GARY, Ind. — The teens, holding spray cans, gathered around the old post office on Sixth Avenue and Massachusetts Street and began spraying the marble.
They joked that a passer-by might think they were vandals, until they took out their sponges and scrubbed away paint stains on the graffiti-covered walls.
“We are improving Gary little by little,” said Samantha Brooks, 14. “And I think we can really make a comeback.”
On Wednesday, young volunteers and members of the Gary Youth Leadership Council began their campaign to wipe Gary of graffiti.
The group of 37 teens used spray paint remover to scrub graffiti off the old post office marble, painted over graffiti on an old theater on Broadway and cleaned along Broadway from Sixth to 21st Avenue, The Times in Munster, Ind., reported.
In early July, Gary Mayor Karen Freeman-Wilson contacted Ken Patrick Barry, director of the Gary Youth Service Bureau, about helping accomplish her goal of cleaning up vandalism in the city.
“The mayor has a larger vision of stopping the violence,” Barry said. “A lot of these acts of violence are committed by young people because there’s no alternative for them.”
Klayton Porter, 14, rolled paint over the boarded-up windows of the old theater. In minutes, the graffiti that covered the building’s side was gone without a trace.
“This accomplishes that the youth of Gary can do something positive,” Porter said. “It proves Gary is making a change for itself.”
As members of the group took paint rollers and sponges to the old buildings, they talked about stories their parents told them about the Gary that existed before they were born, and the sites that once filled the city.
Niavia Wilson, 17, believes one day, that Gary could be restored.
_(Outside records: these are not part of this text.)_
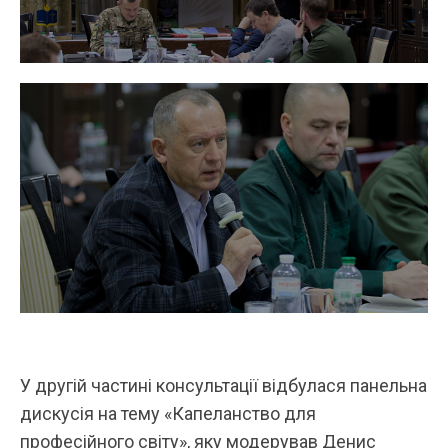
У другій частині консультації відбулася панельна
дискусія на тему «Капеланство для
професійного світу», яку модерував Денис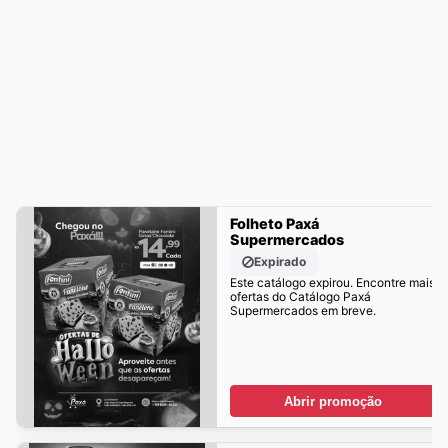
Folheto Paxá
Supermercados
Expirado
Este catálogo expirou. Encontre mais
ofertas do Catálogo Paxá
Supermercados em breve.
Abrir promoção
“I hear stories, that the city was great, and there were bustling stores everywhere,” Wilson said. “It seems people gave up, but I’m glad a group of people haven’t, who are out here helping.”
While picking up trash around the old theater, the teens discovered a space between the brick walls of the building. An opening revealed the inside of the theater with the colossal stage and looming balcony.
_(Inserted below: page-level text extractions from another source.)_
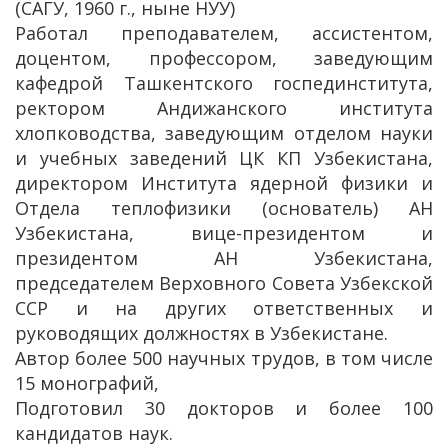
(САГУ, 1960 г., ныне НУУ)
Работал преподавателем, ассистентом,
доцентом, профессором, заведующим
кафедрой Ташкентского госпединститута,
ректором Андижанского института
хлопководства, заведующим отделом науки
и учебных заведений ЦК КП Узбекистана,
директором Института ядерной физики и
Отдела теплофизики (основатель) АН
Узбекистана, вице-президентом и
президентом АН Узбекистана,
председателем Верховного Совета Узбекской
ССР и на других ответственных и
руководящих должностях в Узбекистане.
Автор более 500 научных трудов, в том числе
15 монографий,
Подготовил 30 докторов и более 100
кандидатов наук.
“This is amazing; I am astonished. I live down the street and have never seen that before,” said Janetta Barge, a teen volunteer. “I think we should have more ideas of replenishing these things, getting Gary back to the way it was.”
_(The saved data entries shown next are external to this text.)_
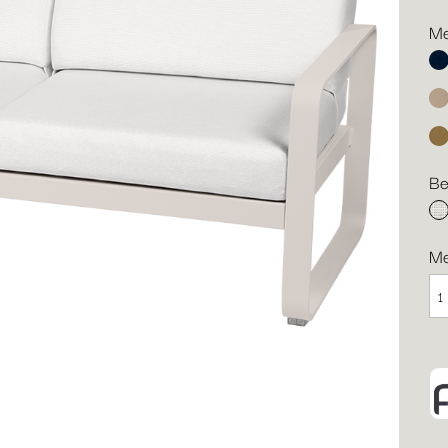
Me
Ab
Mu
Le
Be
gr
M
Barry said the council, consisting of youths ages 12 to 18, has been growing quickly. Two weeks ago there were nine members. Now there are 35.
The group will be doing several graffiti cleanup efforts for the remainder of summer. Barry said this project can change Gary by doing more than just beautification.
“With all the negative things we hear in the city, adults think that’s all young people do,” Barry said. “But if we can change their mindsets, and they see what these kids are doing, we can start building together.”
“Now we have proof, we aren’t all the same,” Wilson said. “There will always be people who contradict the negative stereotypes.”